On page 40, Fukuyama invokes the authority of behavioral economics to question whether people act rationally, apparently unaware of the field’s scandalous replication crisis that has all but killed it as a respectable school of thought.
The author decries economists whose “private interests” and “intellectual capture” lead them to support neoliberal notions such as “deregulation, strict defense of property rights, and privatization.” He seems unaware that far more money and prestige are available to those who support regulation, wealth transfer, and nationalization. Media, universities, and the government can far outbid the “wealthy corporations and think tanks” that so horrify Fukuyama.
Fukuyama is on more solid ground in chapters 4-6, in which he traces the devolution of liberal thought into neoliberalism and then into woke progressivism, which is diametrically opposed to liberalism—that is, to belief in individual freedom and responsibility; free markets; private property; equality under the law; the existence of objective truth; the possibility of rational discourse; and the freedoms of speech, religion, and thought. The author also does an excellent job of defending classical liberalism against the woke left’s various charges.

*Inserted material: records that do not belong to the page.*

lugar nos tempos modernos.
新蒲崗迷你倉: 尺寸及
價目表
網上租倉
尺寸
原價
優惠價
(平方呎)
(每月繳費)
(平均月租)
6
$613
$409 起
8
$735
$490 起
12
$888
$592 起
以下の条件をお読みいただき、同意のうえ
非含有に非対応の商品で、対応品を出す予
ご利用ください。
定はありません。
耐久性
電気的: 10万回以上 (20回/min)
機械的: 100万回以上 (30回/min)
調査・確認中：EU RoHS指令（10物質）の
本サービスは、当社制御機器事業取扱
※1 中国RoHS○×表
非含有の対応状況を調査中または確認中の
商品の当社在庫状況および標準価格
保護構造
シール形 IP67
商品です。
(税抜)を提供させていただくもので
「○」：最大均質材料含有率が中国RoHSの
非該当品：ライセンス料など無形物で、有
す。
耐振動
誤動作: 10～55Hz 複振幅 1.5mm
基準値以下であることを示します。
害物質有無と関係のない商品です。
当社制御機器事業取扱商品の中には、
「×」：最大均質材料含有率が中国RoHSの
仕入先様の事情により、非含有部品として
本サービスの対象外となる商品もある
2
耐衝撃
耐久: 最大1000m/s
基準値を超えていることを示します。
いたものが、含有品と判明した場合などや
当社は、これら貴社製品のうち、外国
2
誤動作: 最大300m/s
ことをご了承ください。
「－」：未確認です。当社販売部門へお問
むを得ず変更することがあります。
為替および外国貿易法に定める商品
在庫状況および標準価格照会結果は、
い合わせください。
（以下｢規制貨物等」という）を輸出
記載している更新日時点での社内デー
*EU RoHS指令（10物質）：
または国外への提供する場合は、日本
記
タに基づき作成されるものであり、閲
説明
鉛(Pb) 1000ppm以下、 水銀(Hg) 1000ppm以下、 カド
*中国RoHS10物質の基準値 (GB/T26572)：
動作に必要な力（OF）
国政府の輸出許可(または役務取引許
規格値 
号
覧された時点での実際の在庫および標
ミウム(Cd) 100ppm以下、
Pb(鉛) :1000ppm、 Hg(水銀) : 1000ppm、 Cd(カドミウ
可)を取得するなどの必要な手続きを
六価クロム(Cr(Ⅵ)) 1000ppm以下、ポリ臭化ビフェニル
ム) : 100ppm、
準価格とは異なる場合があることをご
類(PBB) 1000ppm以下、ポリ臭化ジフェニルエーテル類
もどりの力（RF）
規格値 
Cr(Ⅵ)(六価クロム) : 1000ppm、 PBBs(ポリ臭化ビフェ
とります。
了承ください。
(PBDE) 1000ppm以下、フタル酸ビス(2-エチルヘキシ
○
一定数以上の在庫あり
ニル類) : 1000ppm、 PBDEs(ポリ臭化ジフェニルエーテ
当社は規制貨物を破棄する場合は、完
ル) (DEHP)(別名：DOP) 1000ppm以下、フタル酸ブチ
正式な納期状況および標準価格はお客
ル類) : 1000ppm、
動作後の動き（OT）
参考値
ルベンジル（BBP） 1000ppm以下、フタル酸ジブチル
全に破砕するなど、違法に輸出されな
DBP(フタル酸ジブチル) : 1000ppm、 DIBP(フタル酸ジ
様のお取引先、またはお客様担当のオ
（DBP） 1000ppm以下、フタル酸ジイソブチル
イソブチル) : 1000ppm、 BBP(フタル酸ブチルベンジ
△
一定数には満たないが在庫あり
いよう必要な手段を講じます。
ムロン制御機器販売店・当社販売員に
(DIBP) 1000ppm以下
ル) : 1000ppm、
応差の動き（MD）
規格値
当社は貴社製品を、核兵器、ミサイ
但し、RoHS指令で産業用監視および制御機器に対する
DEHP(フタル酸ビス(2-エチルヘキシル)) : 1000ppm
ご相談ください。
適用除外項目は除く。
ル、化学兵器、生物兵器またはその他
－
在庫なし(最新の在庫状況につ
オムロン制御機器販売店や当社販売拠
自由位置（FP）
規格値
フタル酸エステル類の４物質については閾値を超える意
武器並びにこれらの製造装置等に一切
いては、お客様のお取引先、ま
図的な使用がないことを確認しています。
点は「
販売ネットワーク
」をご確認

Fukuyama’s solutions include rebuilding our national identity and renewing our commitments to federalism, individualism, voluntary associations, mutual respect, tolerance, and moderation. The question of how to achieve all this is largely left unanswered.
Francis Fukuyama is a respected political scientist and is widely considered one of America’s foremost thinkers. His writing has made valuable contributions to the national conversation and are deservedly influential.
However, his grasp of economics and of economic history leaves room for discontent.